David works on the terrestrial carbon cycle, with a particular interest in improving parametrisations by data assimilation.
Areas of expertise:
terrestrial carbon cycle;
the JULES model;
linearisation of complex models.
David is a scientist working on the terrestrial carbon cycle. He uses the JULES model to simulate the carbon cycle, and uses data from eddy-covariance systems as targets to be hit by JULES' simulations. Some of the parameters are adjusted by an automatic procedure — data assimilation — in which a least-squares measure of the mismatch between simulated and measured time series is minimised. There is scope for large speed-ups in the data assimilation scheme, by producing an adjoint of the JULES code. Since JULES is a large and complex Fortran code, it is very difficult, or practically impossible, to produce adjoint code by hand. Therefore, David is working with the University of Exeter and the FastOpt company in Germany, to produce adjoint code automatically by use of an external adjoint-generating program.
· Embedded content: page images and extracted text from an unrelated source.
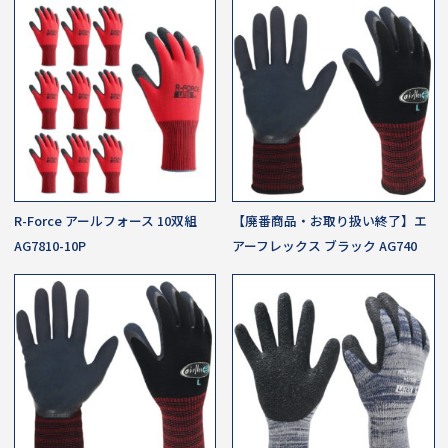
R-Force アールフォース 10双組
【廃番商品・お取り扱い終了】エ
AG7810-10P
アーフレックス ブラック AG740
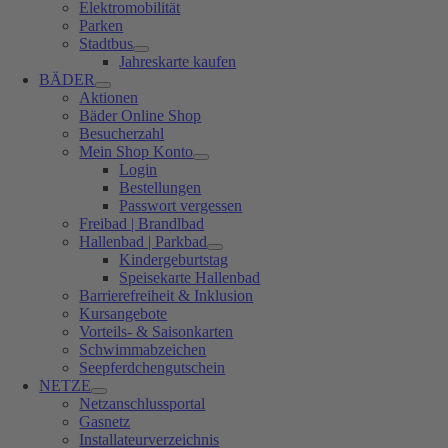
Elektromobilität
Parken
Stadtbus
Jahreskarte kaufen
BÄDER
Aktionen
Bäder Online Shop
Besucherzahl
Mein Shop Konto
Login
Bestellungen
Passwort vergessen
Freibad | Brandlbad
Hallenbad | Parkbad
Kindergeburtstag
Speisekarte Hallenbad
Barrierefreiheit & Inklusion
Kursangebote
Vorteils- & Saisonkarten
Schwimmabzeichen
Seepferdchengutschein
NETZE
Netzanschlussportal
Gasnetz
Installateurverzeichnis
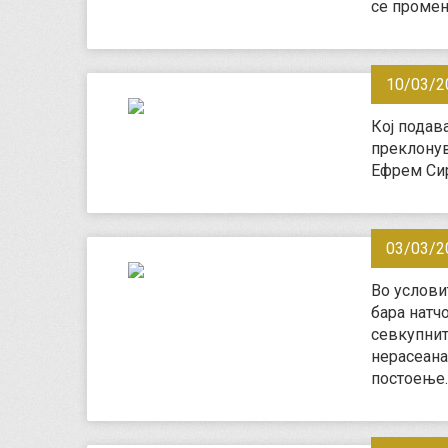
се промен
10/03/2
Кој подав
преклонув
Ефрем Си
03/03/2
Во услови
бара натч
севкупнит
нерасеана
постоење.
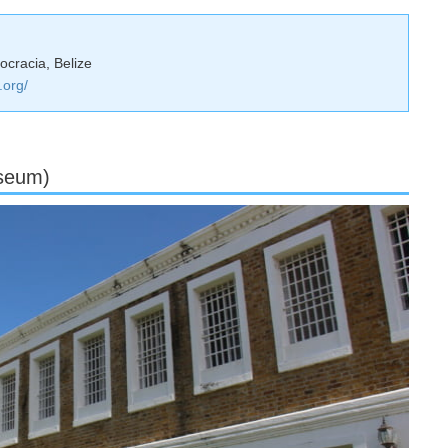
cracia, Belize
.org/
useum)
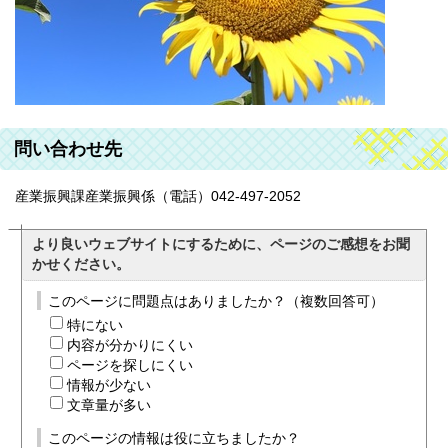
問い合わせ先
産業振興課産業振興係（電話）042-497-2052
より良いウェブサイトにするために、ページのご感想をお聞
かせください。
このページに問題点はありましたか？（複数回答可）
特にない
内容が分かりにくい
ページを探しにくい
情報が少ない
文章量が多い
このページの情報は役に立ちましたか？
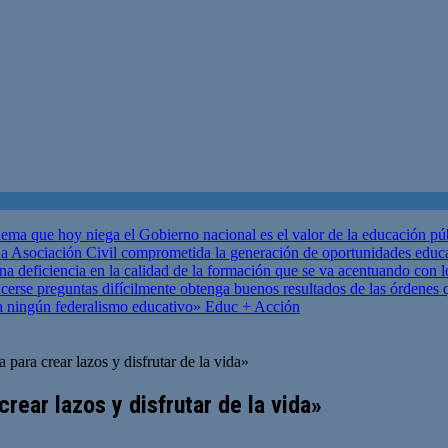
ema que hoy niega el Gobierno nacional es el valor de la educación p
 Asociación Civil comprometida la generación de oportunidades educ
una deficiencia en la calidad de la formación que se va acentuando c
se preguntas difícilmente obtenga buenos resultados de las órdenes que
za ningún federalismo educativo»
Educ + Acción
para crear lazos y disfrutar de la vida»
rear lazos y disfrutar de la vida»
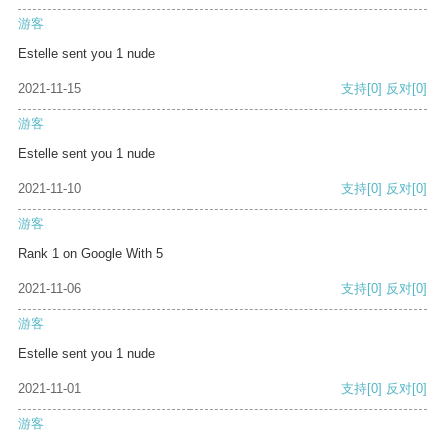
游客
Estelle sent you 1 nude
2021-11-15
支持
[0]
反对
[0]
游客
Estelle sent you 1 nude
2021-11-10
支持
[0]
反对
[0]
游客
Rank 1 on Google With 5
2021-11-06
支持
[0]
反对
[0]
游客
Estelle sent you 1 nude
2021-11-01
支持
[0]
反对
[0]
游客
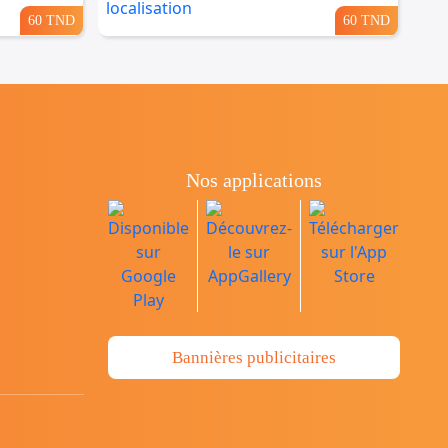
60 TND
60 TND
Nos applications
Bannières publicitaires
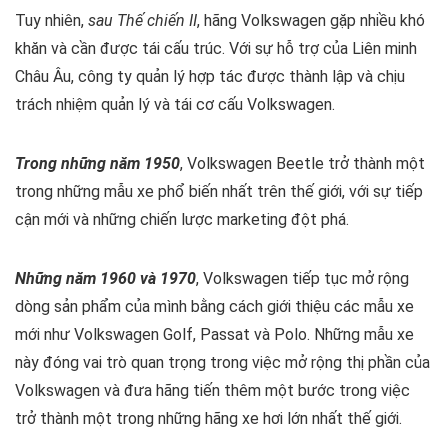
Tuy nhiên,
sau Thế chiến II
, hãng Volkswagen gặp nhiều khó
khăn và cần được tái cấu trúc. Với sự hỗ trợ của Liên minh
Châu Âu, công ty quản lý hợp tác được thành lập và chịu
trách nhiệm quản lý và tái cơ cấu Volkswagen.
Trong những năm 1950
, Volkswagen Beetle trở thành một
trong những mẫu xe phổ biến nhất trên thế giới, với sự tiếp
cận mới và những chiến lược marketing đột phá.
Những năm 1960 và 1970
, Volkswagen tiếp tục mở rộng
dòng sản phẩm của mình bằng cách giới thiệu các mẫu xe
mới như Volkswagen Golf, Passat và Polo. Những mẫu xe
này đóng vai trò quan trọng trong việc mở rộng thị phần của
Volkswagen và đưa hãng tiến thêm một bước trong việc
trở thành một trong những hãng xe hơi lớn nhất thế giới.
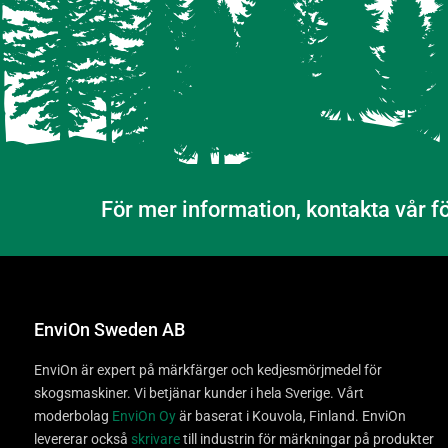
För mer information, kontakta vår f
EnviOn Sweden AB
EnviOn är expert på märkfärger och kedjesmörjmedel för
skogsmaskiner. Vi betjänar kunder i hela Sverige. Vårt
moderbolag
EnviOn Oy
är baserat i Kouvola, Finland. EnviOn
levererar också
skrivare
till industrin för märkningar på produkter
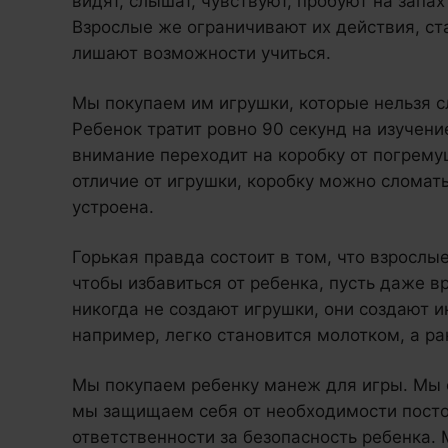
видят, слышат, чувствуют, пробуют на запах
Взрослые же ограничивают их действия, ст
лишают возможности учиться.
Мы покупаем им игрушки, которые нельзя с
Ребенок тратит ровно 90 секунд на изучение
внимание переходит на коробку от погремуш
отличие от игрушки, коробку можно сломать
устроена.
Горькая правда состоит в том, что взрослы
чтобы избавиться от ребенка, пусть даже в
никогда не создают игрушки, они создают 
например, легко становится молотком, а р
Мы покупаем ребенку манеж для игры. Мы 
мы защищаем себя от необходимости постоя
ответственности за безопасность ребенка. 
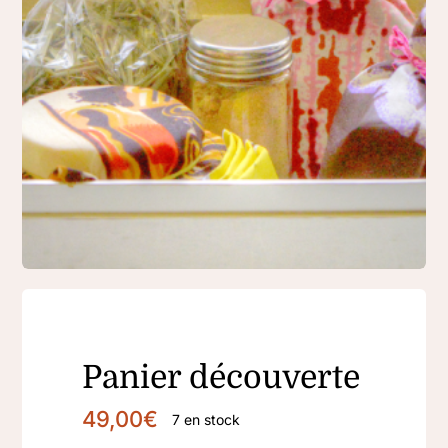
Panier découverte
49,00
€
7 en stock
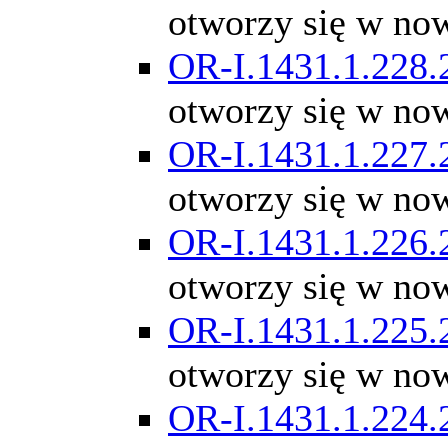
otworzy się w no
OR-I.1431.1.228.
otworzy się w no
OR-I.1431.1.227.
otworzy się w no
OR-I.1431.1.226.
otworzy się w no
OR-I.1431.1.225.
otworzy się w no
OR-I.1431.1.224.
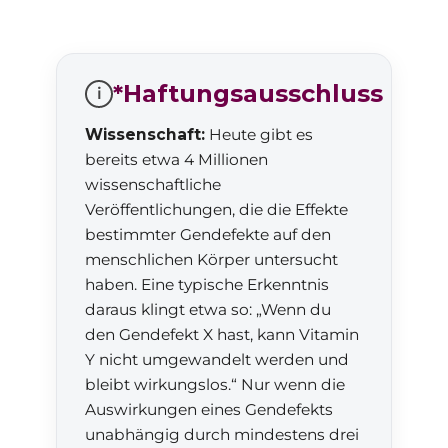
*Haftungsausschluss
i
Wissenschaft:
Heute gibt es
bereits etwa 4 Millionen
wissenschaftliche
Veröffentlichungen, die die Effekte
bestimmter Gendefekte auf den
menschlichen Körper untersucht
haben. Eine typische Erkenntnis
daraus klingt etwa so: „Wenn du
den Gendefekt X hast, kann Vitamin
Y nicht umgewandelt werden und
bleibt wirkungslos.“ Nur wenn die
Auswirkungen eines Gendefekts
unabhängig durch mindestens drei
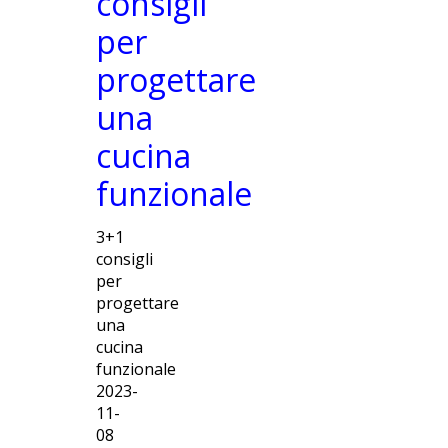
consigli
per
progettare
una
cucina
funzionale
3+1
consigli
per
progettare
una
cucina
funzionale
2023-
11-
08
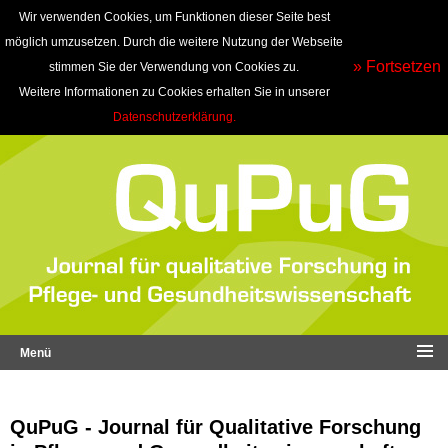
Wir verwenden Cookies, um Funktionen dieser Seite best
möglich umzusetzen. Durch die weitere Nutzung der Webseite
» Fortsetzen
stimmen Sie der Verwendung von Cookies zu.
Weitere Informationen zu Cookies erhalten Sie in unserer
Datenschutzerklärung.
Menü
QuPuG - Journal für Qualitative Forschung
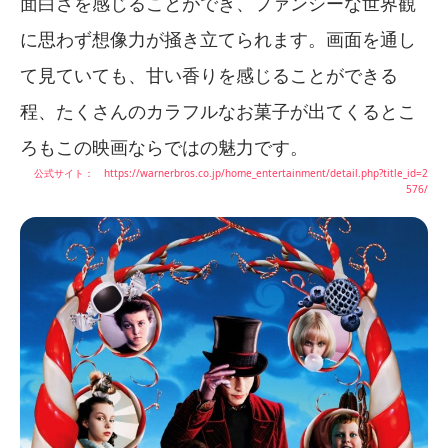
面白さを感じることができ、ファンシーな世界観
に思わず想像力が掻き立てられます。画面を通し
て見ていても、甘い香りを感じることができる
程、たくさんのカラフルなお菓子が出てくるとこ
ろもこの映画ならではの魅力です。
公式サイト： https://warnerbros.co.jp/home_entertainment/detail.php?title_id=2
576/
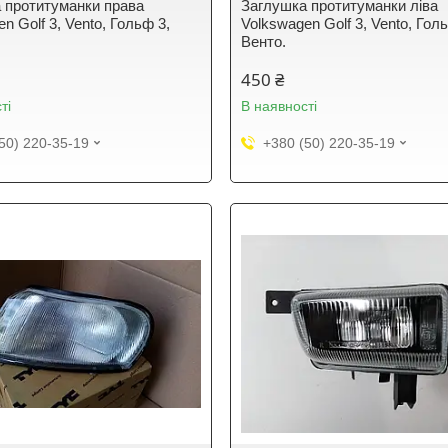
 протитуманки права
Заглушка протитуманки ліва
n Golf 3, Vento, Гольф 3,
Volkswagen Golf 3, Vento, Гол
Венто.
450 ₴
ті
В наявності
50) 220-35-19
+380 (50) 220-35-19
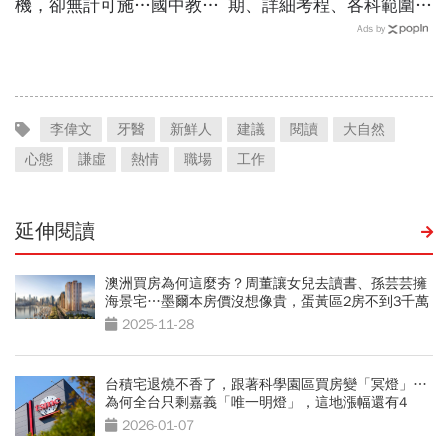
機，卻無計可施…國中教師
期、詳細考程、各科範圍…
裸辭告白：早自習就感到疲
成績查詢、學測五標、級分
Ads by
倦「樣樣靠班經、早晚發神
換算，應試規定＋考古題必
經」
看
李偉文
牙醫
新鮮人
建議
閱讀
大自然
心態
謙虛
熱情
職場
工作
延伸閱讀
澳洲買房為何這麼夯？周董讓女兒去讀書、孫芸芸擁
海景宅…墨爾本房價沒想像貴，蛋黃區2房不到3千萬
2025-11-28
台積宅退燒不香了，跟著科學園區買房變「冥燈」…
為何全台只剩嘉義「唯一明燈」，這地漲幅還有4
成？
2026-01-07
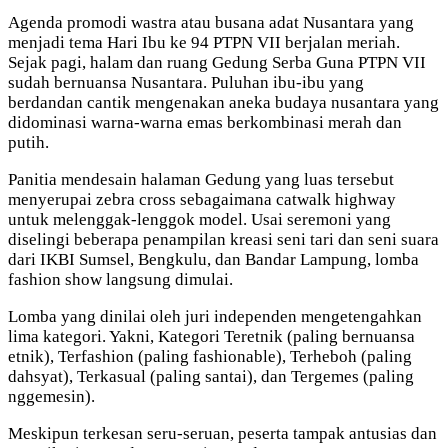
Agenda promodi wastra atau busana adat Nusantara yang
menjadi tema Hari Ibu ke 94 PTPN VII berjalan meriah.
Sejak pagi, halam dan ruang Gedung Serba Guna PTPN VII
sudah bernuansa Nusantara. Puluhan ibu-ibu yang
berdandan cantik mengenakan aneka budaya nusantara yang
didominasi warna-warna emas berkombinasi merah dan
putih.
Panitia mendesain halaman Gedung yang luas tersebut
menyerupai zebra cross sebagaimana catwalk highway
untuk melenggak-lenggok model. Usai seremoni yang
diselingi beberapa penampilan kreasi seni tari dan seni suara
dari IKBI Sumsel, Bengkulu, dan Bandar Lampung, lomba
fashion show langsung dimulai.
Lomba yang dinilai oleh juri independen mengetengahkan
lima kategori. Yakni, Kategori Teretnik (paling bernuansa
etnik), Terfashion (paling fashionable), Terheboh (paling
dahsyat), Terkasual (paling santai), dan Tergemes (paling
nggemesin).
Meskipun terkesan seru-seruan, peserta tampak antusias dan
David has a BSc in Physics from the University of York, and a PhD in Plasma Physics from Imperial College, London. His post-doctoral work began at ESSC, University of Reading, on the simulation and measurement of the directional reflectance of vegetation. He followed this with theoretical and practical research on passive microwave remote sensing of soil moisture, in preparation for the MIRAS mission, which is now in orbit aboard the dedicated SMOS satellite.